Under the null hypothesis that \(F_0(x)\) is a Poisson distribution with \(\lambda=2\), the probabilities of 0, 1, 2, 3, and 4 or more dependent children are computed with R as follows:

null.p <- c(dpois(0, 2), dpois(1, 2), dpois(2, 2),
            dpois(3, 2), ppois(3, 2, lower = FALSE))
null.p

## [1] 0.1353353 0.2706706 0.2706706 0.1804470 0.1428765

Since there were a total of \(n = 50\) families, the expected number of dependent children for the five categories is simply \(50 \times\)null.p.

EX <- 50*null.p
EX

## [1]  6.766764 13.533528 13.533528  9.022352  7.143827

We are now ready to conduct the hypothesis test.

2.2 Step 1 - Hypotheses

The null and alternative hypotheses for using the chi-square goodness-of-fit test to test the hypothesis that the number of dependent children follows a Poisson distribution with \(\lambda = 2\) are: \[ \begin{split} &H_0: F_X(x) = F_0(x) \sim Pois(\lambda = 2.5) \text{ for all } x \textit{ versus}\\ &H_1: F_X(x) \neq F_0(x) \text{ for some }x. \end{split}\]

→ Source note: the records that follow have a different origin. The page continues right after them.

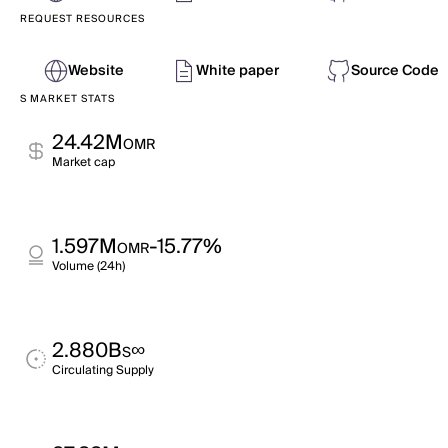
REQUEST RESOURCES
Website
White paper
Source Code
S MARKET STATS
24.42M
OMR
Market cap
1.597M
-15.77%
OMR
Volume (24h)
2.880B
∞
S
Circulating Supply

2.3 Step 2 - Choosing a Test Statistic

The test statistic chosen is \(\chi^2_\text{obs} = \sum_{k=1}^5 \frac{(O_k-E_k)^2}{E_k}\).

2.4 Step 3 - Rejection Region Calculations

Reject \(H_0\) if \(\chi^2_\text{obs} > \chi^2_{1-\alpha;K-1}\), where \(K\) denotes the number of categories.

QUESTION:

Find the value of the test statistic. \(\chi^2_\text{obs}\)=

Find the critical value. \(\chi^2_{1-\alpha;k-1}\)=

Find the \(p\)-value. \(p\)-value=

Using R, we can find the value of test statistic, the critical value, and \(p\)-value (\(P(\chi^2_4 \geq \chi^2_\text{obs})\)) as follows.

chi.obs <- sum((obs - EX)^2/EX) #value of the test statistic
chi.obs

## [1] 1.33502

qchisq(0.95, 4) #critical value

## [1] 9.487729

pchisq(chi.obs, 4, lower=FALSE) #p-value

## [1] 0.8554064

chisq.test(x=obs, p=null.p)

## 
##  Chi-squared test for given probabilities
## 
## data:  obs
## X-squared = 1.335, df = 4, p-value = 0.8554

We can find the value of test statistic and \(p\)-value by using the R function chisq.test.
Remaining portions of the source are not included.